Every entry below should be reproduced exactly; no picture is to be included.
**** Data in this exercise
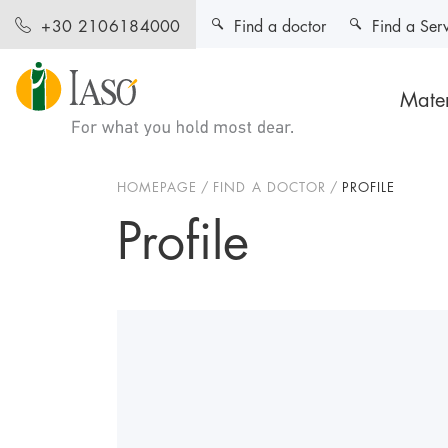
Find a doctor
Find a Ser
+30 2106184000
Mater
HOMEPAGE
FIND A DOCTOR
PROFILE
Profile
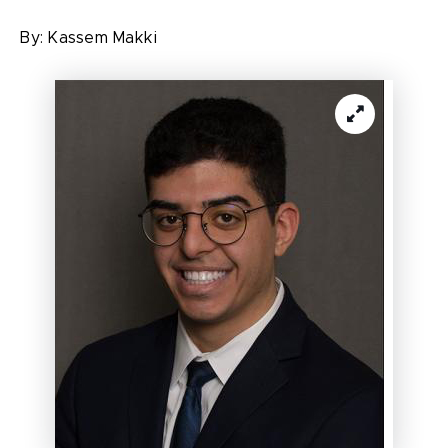
By:
Kassem Makki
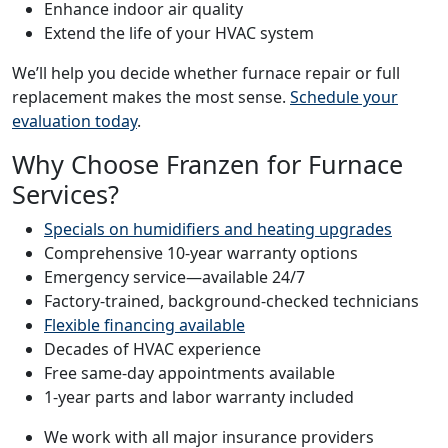
Enhance indoor air quality
Extend the life of your HVAC system
We’ll help you decide whether furnace repair or full
replacement makes the most sense.
Schedule your
evaluation today
.
Why Choose Franzen for Furnace
Services?
Specials on humidifiers and heating upgrades
Comprehensive 10-year warranty options
Emergency service—available 24/7
Factory-trained, background-checked technicians
Flexible financing available
Decades of HVAC experience
Free same-day appointments available
1-year parts and labor warranty included
We work with all major insurance providers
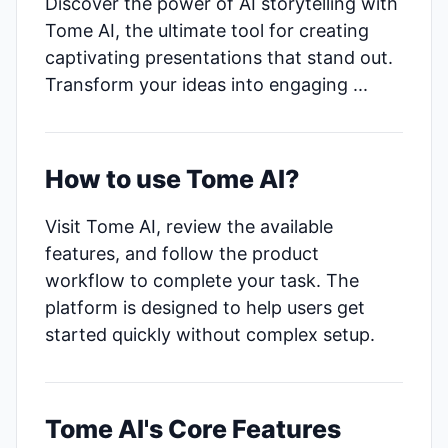
Discover the power of AI storytelling with
Tome AI, the ultimate tool for creating
captivating presentations that stand out.
Transform your ideas into engaging ...
How to use Tome AI?
Visit Tome AI, review the available
features, and follow the product
workflow to complete your task. The
platform is designed to help users get
started quickly without complex setup.
Tome AI's Core Features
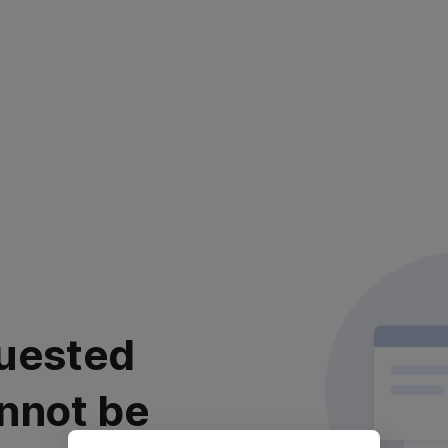
uested
nnot be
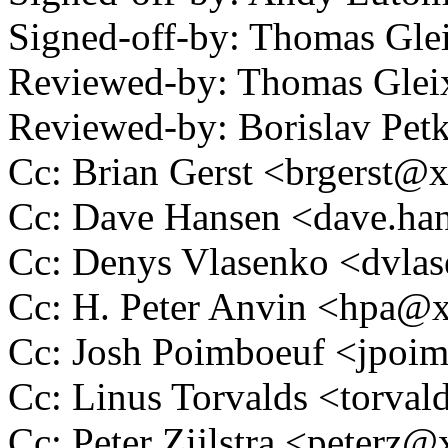
Signed-off-by: Thomas Gl
Reviewed-by: Thomas Gle
Reviewed-by: Borislav P
Cc: Brian Gerst <brgerst
Cc: Dave Hansen <dave.h
Cc: Denys Vlasenko <dvl
Cc: H. Peter Anvin <hpa
Cc: Josh Poimboeuf <jpo
Cc: Linus Torvalds <tor
Cc: Peter Zijlstra <peter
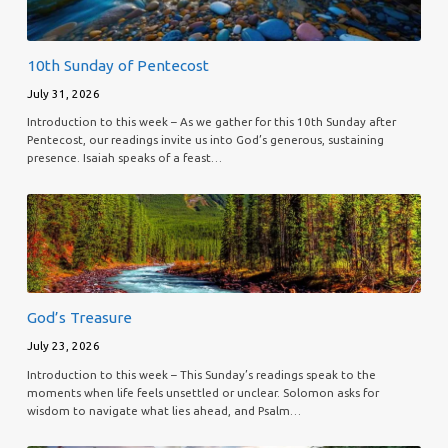
10th Sunday of Pentecost
July 31, 2026
Introduction to this week – As we gather for this 10th Sunday after
Pentecost, our readings invite us into God’s generous, sustaining
presence. Isaiah speaks of a feast…
God’s Treasure
July 23, 2026
Introduction to this week – This Sunday’s readings speak to the
moments when life feels unsettled or unclear. Solomon asks for
wisdom to navigate what lies ahead, and Psalm…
********
- [Reply to the exercise]:
Find a doctor
Find a Ser
+30 2106184000
Mater
HOMEPAGE
FIND A DOCTOR
PROFILE
Profile
By:
Kassem Makki
Enhance indoor air quality
Extend the life of your HVAC system
We’ll help you decide whether furnace repair or full
replacement makes the most sense.
Schedule your
evaluation today
.
Why Choose Franzen for Furnace
Services?
Specials on humidifiers and heating upgrades
Comprehensive 10-year warranty options
Emergency service—available 24/7
Factory-trained, background-checked technicians
Flexible financing available
Decades of HVAC experience
Free same-day appointments available
1-year parts and labor warranty included
We work with all major insurance providers
Discover the power of AI storytelling with
Tome AI, the ultimate tool for creating
captivating presentations that stand out.
Transform your ideas into engaging ...
How to use Tome AI?
Visit Tome AI, review the available
features, and follow the product
workflow to complete your task. The
platform is designed to help users get
started quickly without complex setup.
Tome AI's Core Features
uested
nnot be
Signed-off-by: Thomas Gl
Reviewed-by: Thomas Gle
Reviewed-by: Borislav P
Cc: Brian Gerst <brgerst
Cc: Dave Hansen <dave.h
Cc: Denys Vlasenko <dvl
Cc: H. Peter Anvin <hpa
Cc: Josh Poimboeuf <jpo
Cc: Linus Torvalds <tor
Cc: Peter Zijlstra <peter
10th Sunday of Pentecost
July 31, 2026
Introduction to this week – As we gather for this 10th Sunday after
Pentecost, our readings invite us into God’s generous, sustaining
presence. Isaiah speaks of a feast…
God’s Treasure
July 23, 2026
Introduction to this week – This Sunday’s readings speak to the
moments when life feels unsettled or unclear. Solomon asks for
wisdom to navigate what lies ahead, and Psalm…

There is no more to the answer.